Just what does the slowdown in new housing construction really mean? To most people it means they pretty much have to stay in their present home for a while.
Aside from the usual, it also means fewer jobs in construction, fewer sales in appliances and housing supplies. According to an article I read in the WALL STREET JOURNAL today, there are other industries affected.
It costs more to board horses today because there is a shortage of sawdust and wood shavings which are used for bedding. Dairy farmers also have to find substitutes for the sawdust bedding. The sawdust is softer, so the cows lay down more which increases milk production. If you use wood shavings for your pet hamster, you will be paying more.

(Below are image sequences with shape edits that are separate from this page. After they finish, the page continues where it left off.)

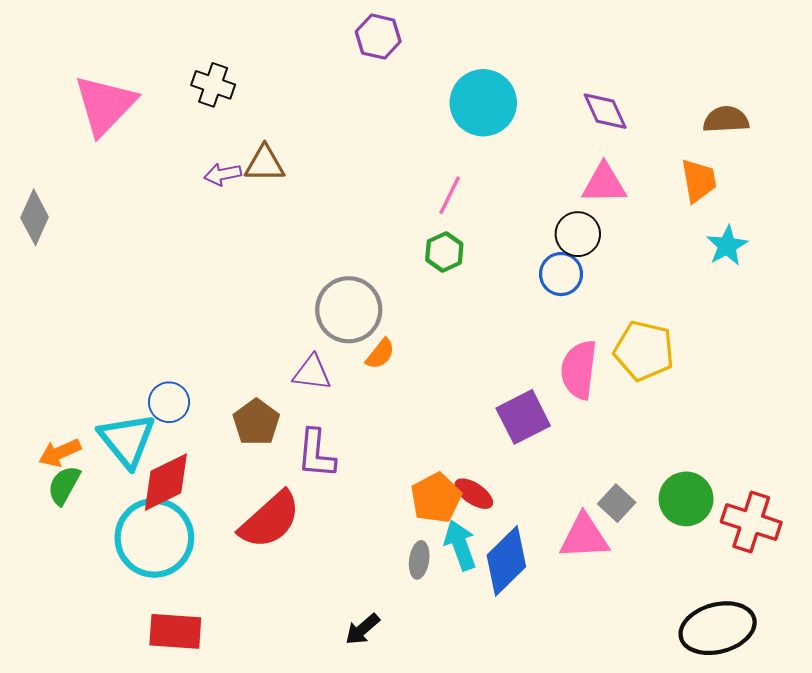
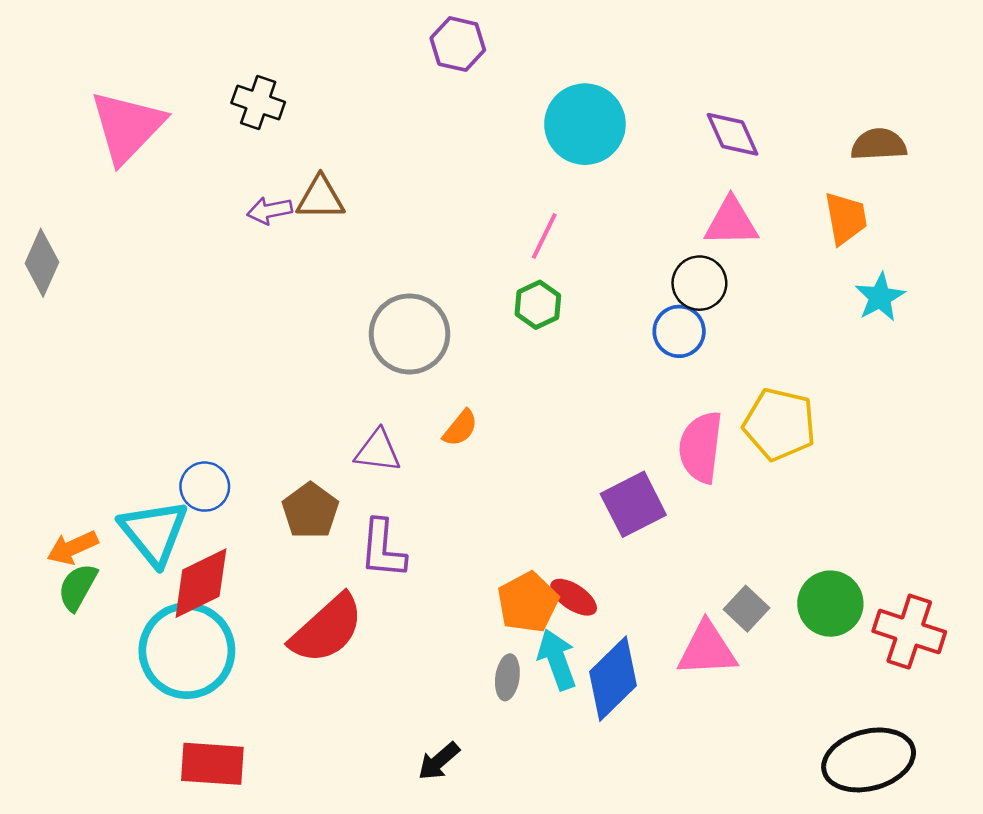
gray circle: (349, 310) -> (409, 334), moved

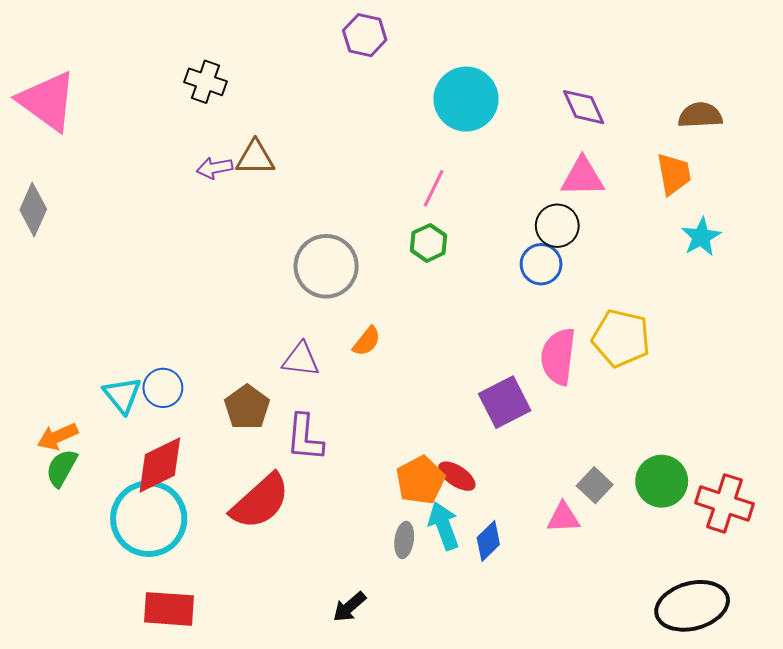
pink triangle: (127, 127) -> (47, 101), moved, turned -38
cyan triangle: (154, 532) -> (122, 395), moved, size x0.7
pink triangle: (707, 649) -> (563, 518), size x0.7
blue diamond: (613, 679) -> (488, 541), size x0.6

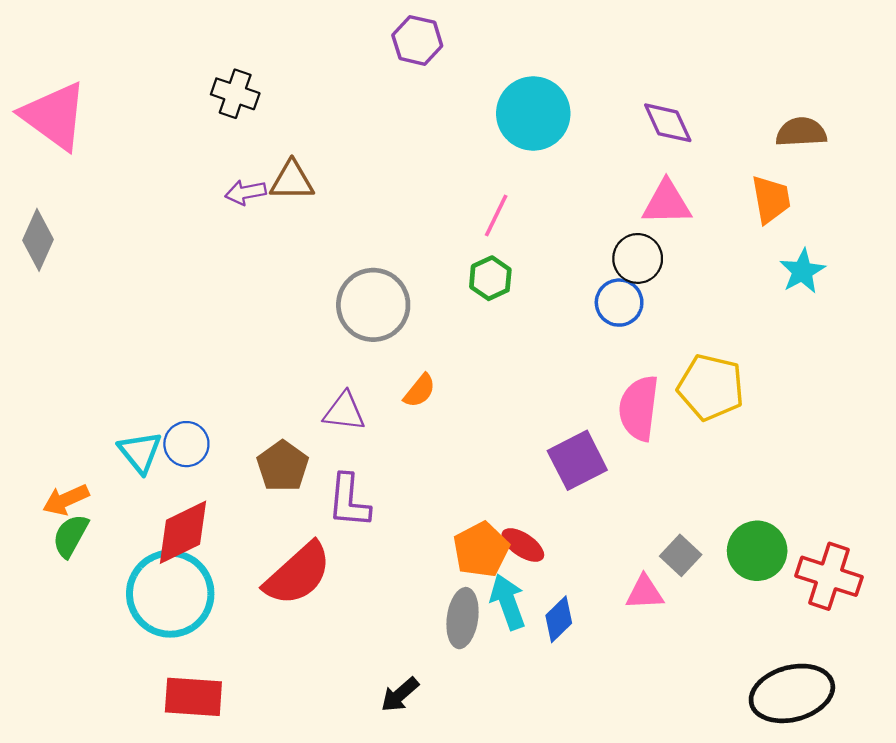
gray ellipse: (404, 540) -> (462, 618), size x1.4

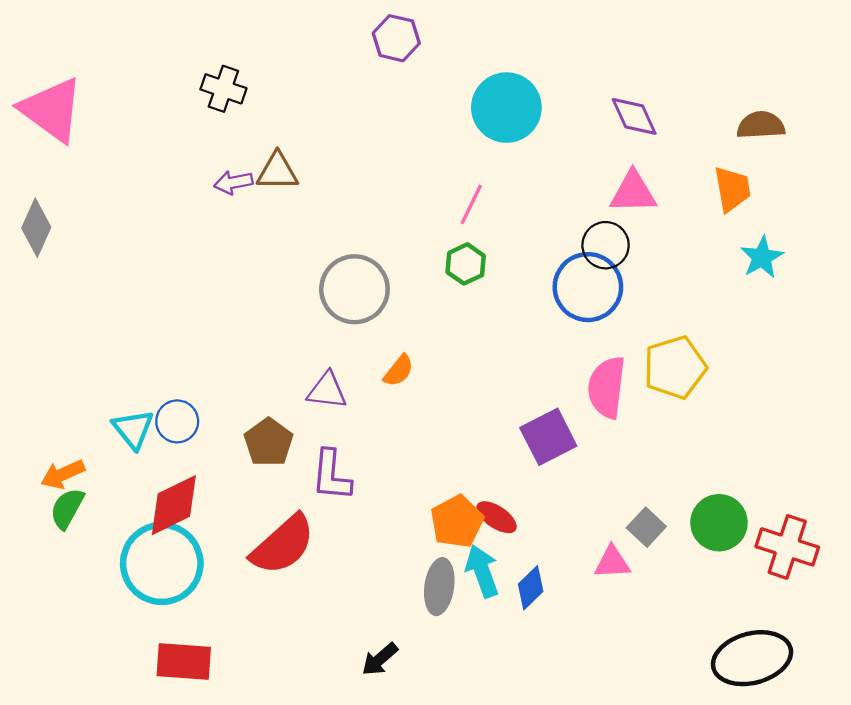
blue circle: (619, 303) -> (588, 287), size x1.5
yellow pentagon: (711, 387) -> (675, 367), turned -30

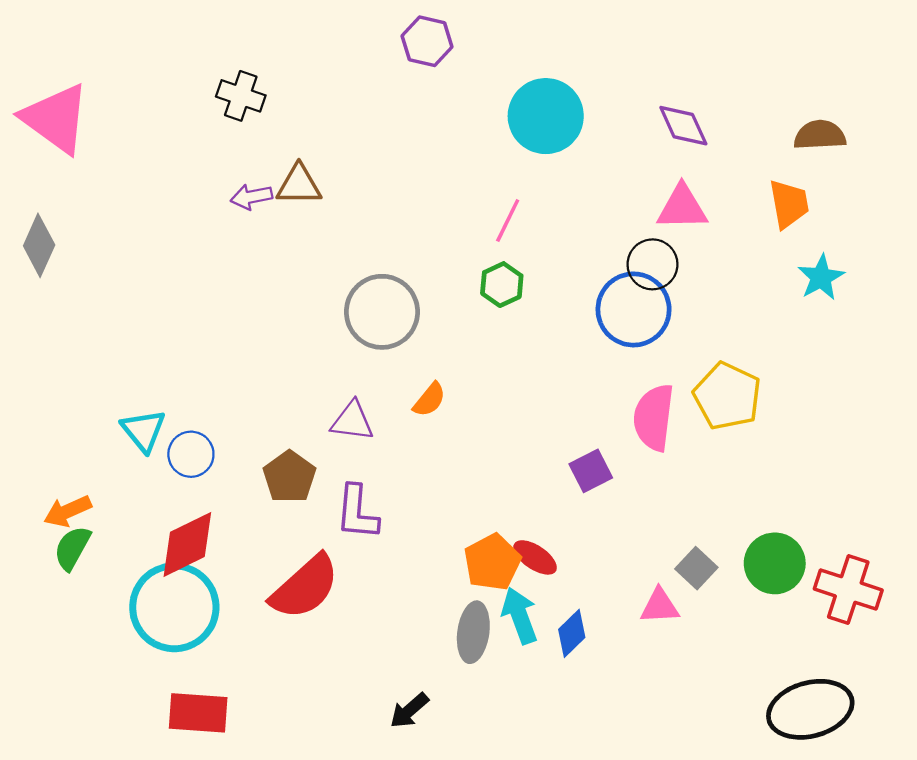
yellow pentagon: (675, 367) -> (727, 396), turned -30
cyan triangle: (133, 429) -> (143, 430), moved
purple square: (548, 437) -> (591, 471), size x0.7

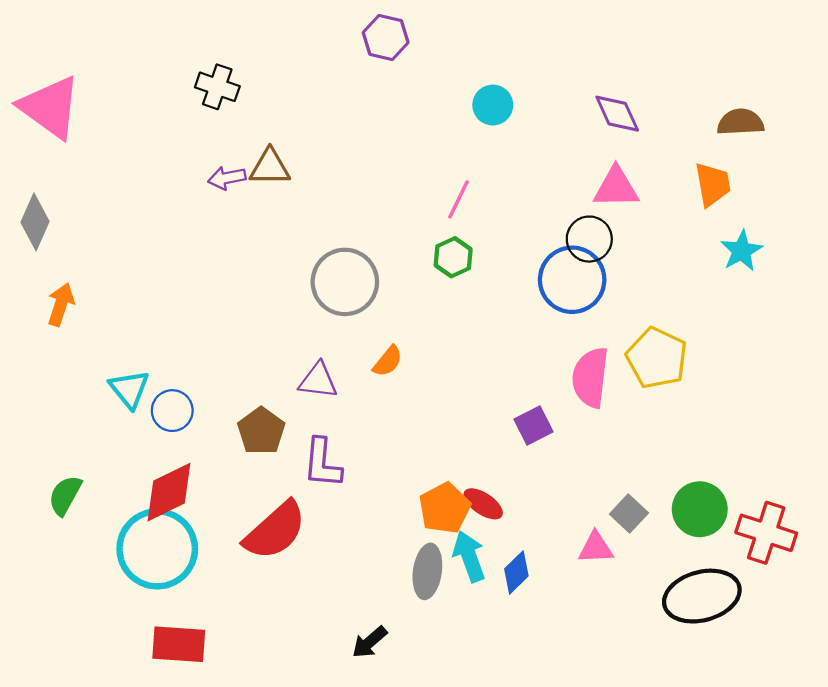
cyan circle: (546, 116) -> (493, 105), size x0.6
orange arrow: (68, 511) -> (61, 304), moved, turned 132
black ellipse: (810, 709) -> (702, 596), moved

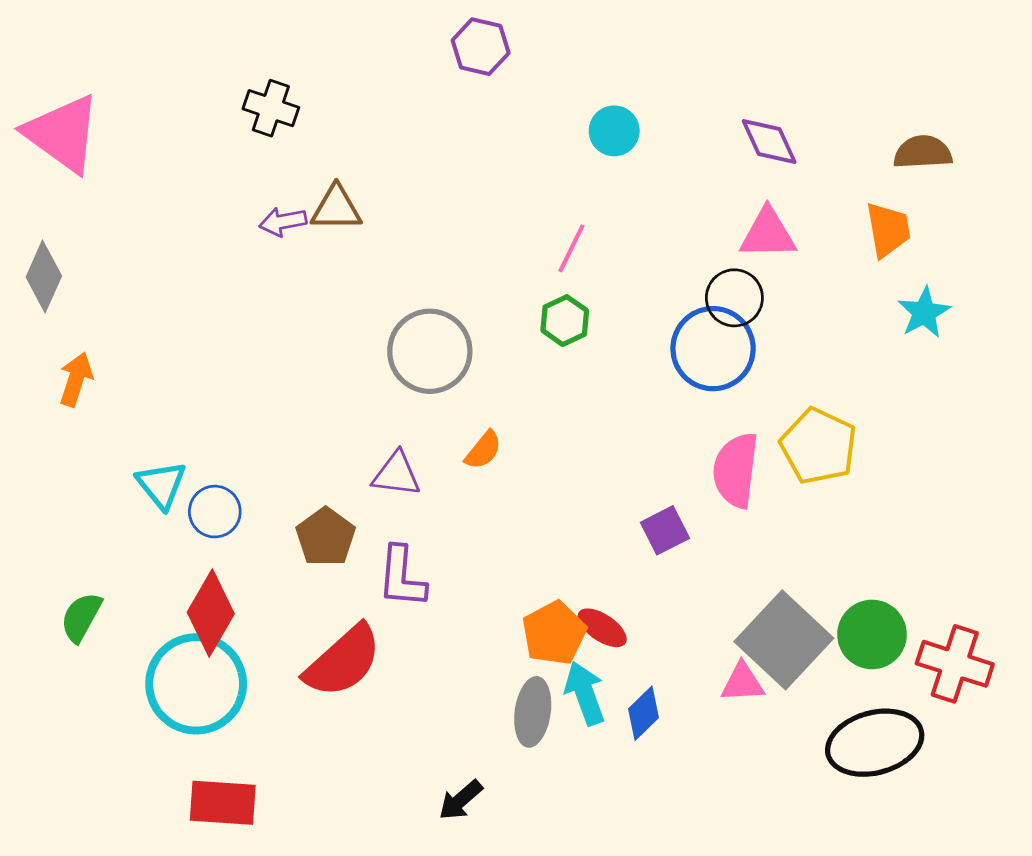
red diamond: (169, 492) -> (211, 613), turned -34
gray square: (629, 513) -> (784, 640), size x2.0

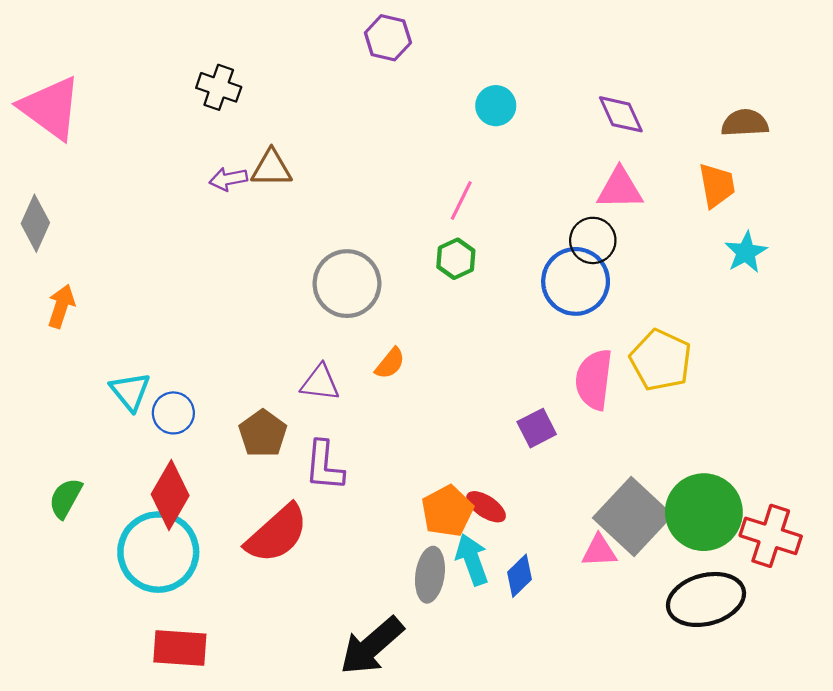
green circle: (872, 634) -> (704, 512), size x1.4
black arrow: (461, 800) -> (372, 646), size x1.8

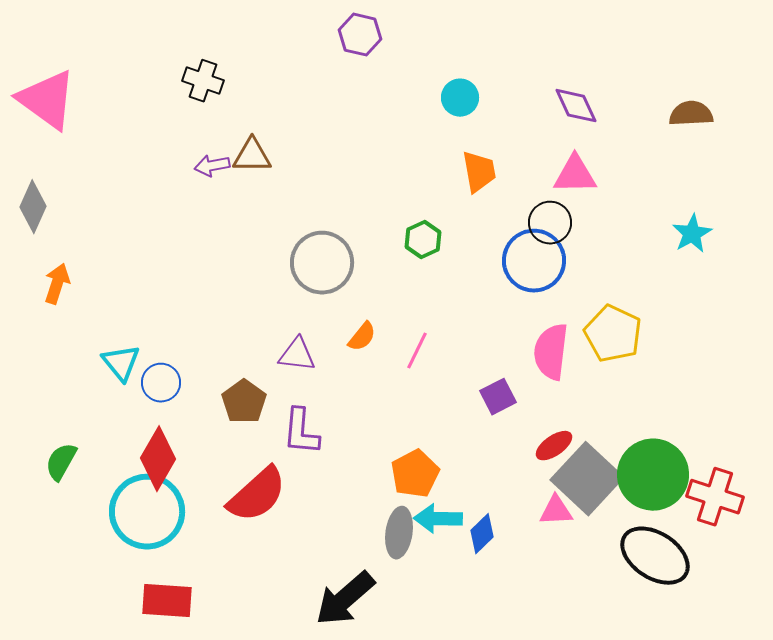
orange trapezoid: (717, 185) -> (479, 172), moved
pink line: (461, 201) -> (417, 351), moved
red ellipse: (486, 507) -> (554, 446), moved, turned -69
cyan arrow: (472, 560) -> (438, 519), turned -69
black ellipse: (706, 599) -> (655, 556), turned 48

There just isn't enough to go around.
I was surprised to learn just how many industries are affected by this slowdown. There are so many industries that depend on wood scraps. Wineries use oak sawdust as a flavoring agent for some wines, Perdue Farms uses about seven million cubic feet of wood shavings annually. Oil rig operators use wood shavings in their search for oil. If you own a pellet stove, the pellets are made of compressed sawdust.
Of course, whenever we have shortages, the ingenuity of the American goes into overdrive and we have new products. Some farmers are finding ways to process cattle waste into methane gas and selling it to electric generators. One dairy has found a way to turn manure into bedding for his animals and is selling his extra to his neighbors.
Some Boy Scout troups in Oregon collected discarded Christmas Trees and sold them to a lumber recycler thus adding money to their treasuries.
The housing market had better pick up, a lot of other industries are depending on them.